I – O art. 4º, da Resolução CNE/CES n. 01/2002, com a redação dada pela Resolução CNE/CES n. 08/2007, não possibilita às universidades fixar procedimentos não previstos na referida resolução, no tocante à análise dos requerimentos de revalidação de diploma obtido no estrangeiro.
II – O mencionado artigo enseja a adoção de normas que disciplinem o procedimento de revalidação, estabelecendo, como requisito, que tais institutos se ajustem ao ato normativo.
III – A realização de prévio exame seletivo, nos termos do art. 7º, da Resolução CNE/CES n. 08/2007, somente é admitida na hipótese de dúvidas acerca da equivalência dos estudos realizados no exterior aos correspondentes nacionais.
IV – A Universidade fixou normas para a revalidação de diplomas obtidos no exterior, invertendo a ordem do procedimento, instituindo prévio processo seletivo anterior à análise documental do pedido.
V – A limitação da quantidade de diplomas a serem analisados, afrontam o determinado nas Resoluções do Conselho Nacional de Educação.

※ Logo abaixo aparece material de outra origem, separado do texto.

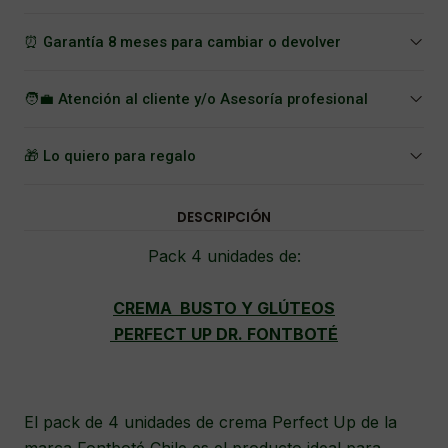
⏰ Garantía 8 meses para cambiar o devolver
🧑‍💼 Atención al cliente y/o Asesoría profesional
🎁 Lo quiero para regalo
DESCRIPCIÓN
Pack 4 unidades de:
CREMA BUSTO Y GLÚTEOS
PERFECT UP DR. FONTBOTÉ
El pack de 4 unidades de crema Perfect Up de la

VI – Não há exigência de vinculação da entidade revalidadora com o domicílio do interessado na revalidação do diploma emitido por universidade estrangeira, que pode requerê-la em qualquer universidade pública brasileira que esteja capacitada para tanto, de acordo com seu critério de conveniência.
VII – A autonomia das universidades, contemplada no art. 207, da Constituição da República, constitui garantia voltada ao adequado desempenho de suas atividades imprescindíveis ao desenvolvimento da sociedade.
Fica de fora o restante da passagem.